3. Incident Management: Responding to the Unexpected

Our incident management process is designed to restore service as quickly as possible while capturing the necessary information for post-mortem analysis.

Incident Severity Levels

  • P1 (Critical): A major, customer-facing outage or data loss. (e.g., Platform API is down, Control Center is inaccessible). All hands on deck.
  • P2 (High): A significant degradation of service or a failure of a core internal system. (e.g., API latency is >2s, Knowledge Graph ingestion is failing). On-call team actively working.
  • P3 (Medium): A minor issue or a failure with a limited blast radius. (e.g., A single, non-critical feature is broken). Handled during business hours.
  • P4/P5 (Low): Cosmetic issues, documentation errors, or other low-impact problems.

Roles and Responsibilities (for P1/P2 Incidents)
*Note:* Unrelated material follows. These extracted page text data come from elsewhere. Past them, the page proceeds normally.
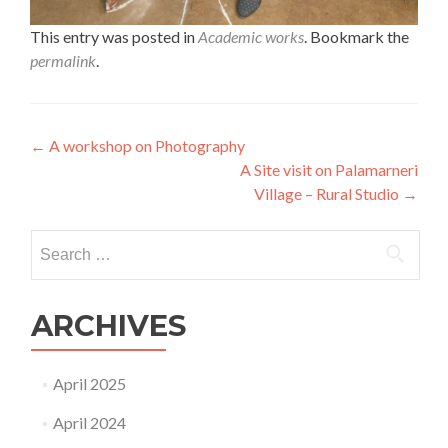
This entry was posted in
Academic works
. Bookmark the
permalink
.
Post
←
A workshop on Photography
A Site visit on Palamarneri
navigation
Village – Rural Studio
→
Search
for:
ARCHIVES
April 2025
April 2024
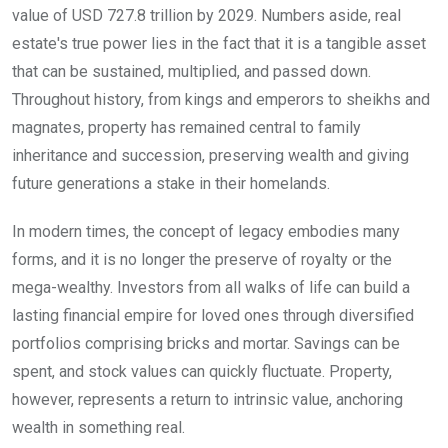
value of USD 727.8 trillion by 2029. Numbers aside, real
estate's true power lies in the fact that it is a tangible asset
that can be sustained, multiplied, and passed down.
Throughout history, from kings and emperors to sheikhs and
magnates, property has remained central to family
inheritance and succession, preserving wealth and giving
future generations a stake in their homelands.
In modern times, the concept of legacy embodies many
forms, and it is no longer the preserve of royalty or the
mega-wealthy. Investors from all walks of life can build a
lasting financial empire for loved ones through diversified
portfolios comprising bricks and mortar. Savings can be
spent, and stock values can quickly fluctuate. Property,
however, represents a return to intrinsic value, anchoring
wealth in something real.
  • Incident Commander (IC): The single point of authority. Manages the overall response, communications, and resources. Does not fix the problem directly.
  • Communications Lead: Manages all internal and external communication. Updates the status page, communicates with customer success.
  • Operations Lead: The technical lead responsible for executing the remediation plan.
  • Subject Matter Experts (SMEs): Engineers from the relevant services who are doing the hands-on work of diagnosing and fixing the issue.

The Incident Response Workflow

The full workflow, including PagerDuty's role, is detailed in the PagerDuty Guide. The key phases are:

  1. Detection: An issue is detected by New Relic, Sentry, or a manual report. A PagerDuty incident is created.
  2. Triage & Declaration: The on-call engineer assesses the impact and declares the severity level. If P1/P2, the Incident Commander is engaged.
  3. Diagnosis: SMEs work to identify the root cause.
  4. Remediation: The team implements a fix (which may involve an Emergency Change).
  5. Resolution: The service is restored.
  6. Post-Mortem: A blameless post-mortem is conducted for every P1 and P2 incident.

4. Sparky's Role in the Process

Sparky is a key player in both change and incident management, acting as an intelligent assistant to the human teams.

  • In Change Management:

    • RFC Validation: When an RFC is created, Sparky can automatically scan it for completeness. Does it have a rollback plan? Is the verification plan robust?
    • Automated Verification: Sparky can execute parts of the verification plan automatically, such as running synthetic tests or querying metrics, and post the results back to the JSM ticket.
  • In Incident Management:

    • Automated Triage: As detailed in the Sparky AI Agent Guide, Sparky performs the initial L1/L2 triage on all incoming events, resolving many of them before they ever require a human response.
    • Context for Humans: For L3 escalations, Sparky prepares the incident "package" by gathering all relevant data, saving the Incident Commander and SMEs critical time.
    • Incident Scribe: Sparky can act as an automated scribe during an incident, logging key decisions and actions from the Slack channel into the PagerDuty incident timeline.
    • Post-Mortem Helper: After an incident, Sparky and Cerebro can draft the initial post-mortem report by summarizing the timeline and suggesting contributing factors based on Knowledge Graph data.